- [Required work]: Search the entries for the word "RIFL" and return every line where it is found.
BEGIN Supplied information
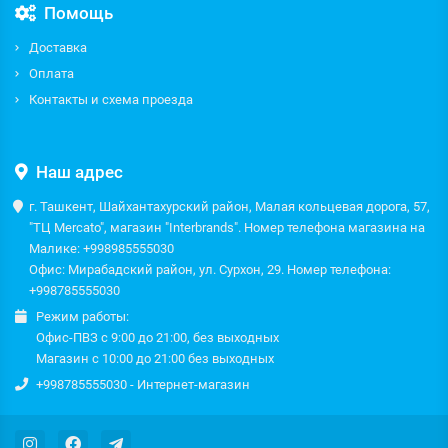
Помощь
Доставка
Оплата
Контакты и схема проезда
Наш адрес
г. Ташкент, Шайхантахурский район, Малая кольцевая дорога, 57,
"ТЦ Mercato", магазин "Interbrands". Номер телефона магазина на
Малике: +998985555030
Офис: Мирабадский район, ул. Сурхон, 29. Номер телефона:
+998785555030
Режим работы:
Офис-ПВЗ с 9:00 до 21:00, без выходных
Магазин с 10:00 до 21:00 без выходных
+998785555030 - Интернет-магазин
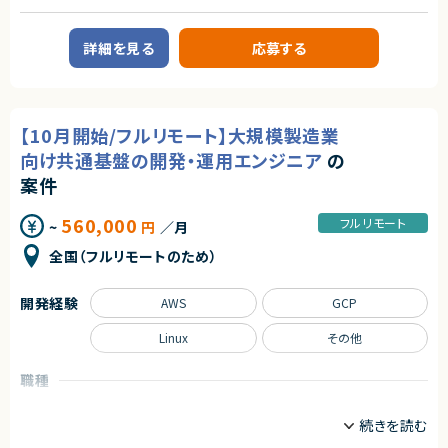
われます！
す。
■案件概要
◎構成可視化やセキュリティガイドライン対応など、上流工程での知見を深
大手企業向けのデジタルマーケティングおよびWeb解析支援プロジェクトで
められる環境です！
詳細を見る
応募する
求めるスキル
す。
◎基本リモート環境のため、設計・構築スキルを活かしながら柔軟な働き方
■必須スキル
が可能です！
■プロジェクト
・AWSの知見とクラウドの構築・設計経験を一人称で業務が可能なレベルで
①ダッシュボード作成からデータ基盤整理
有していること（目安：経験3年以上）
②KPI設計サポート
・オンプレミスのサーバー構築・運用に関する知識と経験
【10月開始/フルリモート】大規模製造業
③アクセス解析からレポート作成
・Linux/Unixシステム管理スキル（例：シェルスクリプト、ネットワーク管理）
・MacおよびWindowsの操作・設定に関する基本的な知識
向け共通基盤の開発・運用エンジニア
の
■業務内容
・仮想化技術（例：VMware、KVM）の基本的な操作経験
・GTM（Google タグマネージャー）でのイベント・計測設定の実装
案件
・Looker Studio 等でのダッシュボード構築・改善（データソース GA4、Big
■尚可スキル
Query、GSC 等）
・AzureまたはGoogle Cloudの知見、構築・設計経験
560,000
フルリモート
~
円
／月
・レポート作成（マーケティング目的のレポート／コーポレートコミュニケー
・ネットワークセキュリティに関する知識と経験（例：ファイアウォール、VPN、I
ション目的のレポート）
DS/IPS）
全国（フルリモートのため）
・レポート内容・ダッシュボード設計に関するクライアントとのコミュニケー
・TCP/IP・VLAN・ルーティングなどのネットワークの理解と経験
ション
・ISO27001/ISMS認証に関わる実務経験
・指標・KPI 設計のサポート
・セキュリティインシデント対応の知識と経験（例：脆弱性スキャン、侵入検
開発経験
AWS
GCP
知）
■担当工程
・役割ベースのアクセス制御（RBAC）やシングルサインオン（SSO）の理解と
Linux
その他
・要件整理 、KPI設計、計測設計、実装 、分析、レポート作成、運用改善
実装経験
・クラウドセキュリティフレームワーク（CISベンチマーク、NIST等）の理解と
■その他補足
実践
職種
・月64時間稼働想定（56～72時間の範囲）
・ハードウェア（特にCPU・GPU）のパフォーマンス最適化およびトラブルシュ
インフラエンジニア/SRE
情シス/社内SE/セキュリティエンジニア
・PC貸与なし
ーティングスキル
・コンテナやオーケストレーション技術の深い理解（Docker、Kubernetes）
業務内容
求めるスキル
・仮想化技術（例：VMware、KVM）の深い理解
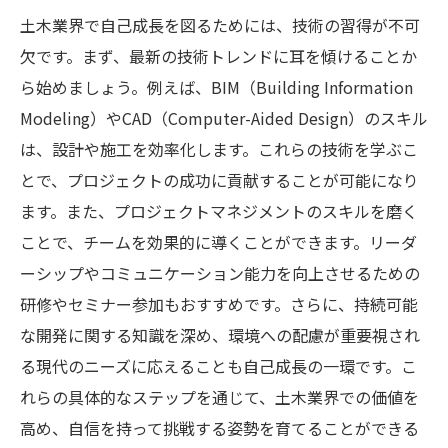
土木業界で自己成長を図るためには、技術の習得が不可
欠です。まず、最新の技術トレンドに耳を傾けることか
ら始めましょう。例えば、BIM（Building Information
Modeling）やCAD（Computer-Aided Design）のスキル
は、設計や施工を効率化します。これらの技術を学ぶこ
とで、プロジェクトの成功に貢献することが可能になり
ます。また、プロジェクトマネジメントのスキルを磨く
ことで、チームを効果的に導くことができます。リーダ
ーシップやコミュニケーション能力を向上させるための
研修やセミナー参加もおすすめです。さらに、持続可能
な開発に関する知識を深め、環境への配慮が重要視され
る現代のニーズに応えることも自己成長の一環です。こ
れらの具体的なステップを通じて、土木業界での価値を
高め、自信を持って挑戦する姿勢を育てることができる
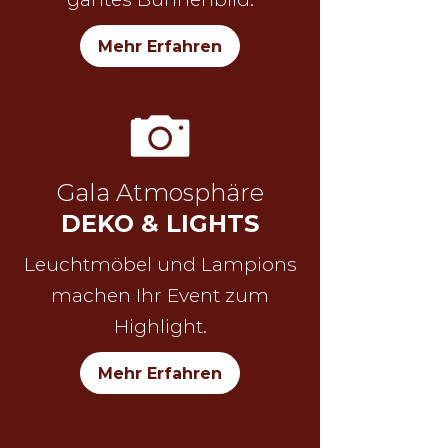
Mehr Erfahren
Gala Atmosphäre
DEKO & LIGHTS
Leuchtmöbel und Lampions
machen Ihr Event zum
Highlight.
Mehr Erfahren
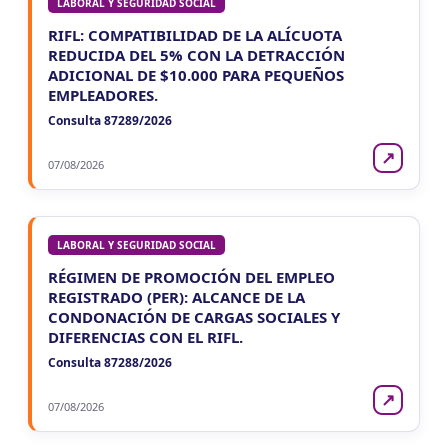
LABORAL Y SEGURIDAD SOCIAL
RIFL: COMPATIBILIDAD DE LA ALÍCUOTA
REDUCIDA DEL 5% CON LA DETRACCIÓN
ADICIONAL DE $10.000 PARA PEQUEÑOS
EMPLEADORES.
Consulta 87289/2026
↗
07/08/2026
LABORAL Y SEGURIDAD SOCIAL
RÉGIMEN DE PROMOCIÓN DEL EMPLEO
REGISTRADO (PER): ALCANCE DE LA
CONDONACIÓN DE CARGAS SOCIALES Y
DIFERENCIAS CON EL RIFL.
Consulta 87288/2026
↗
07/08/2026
END Supplied information
- [Result for this task]:
RIFL: COMPATIBILIDAD DE LA ALÍCUOTA
DIFERENCIAS CON EL RIFL.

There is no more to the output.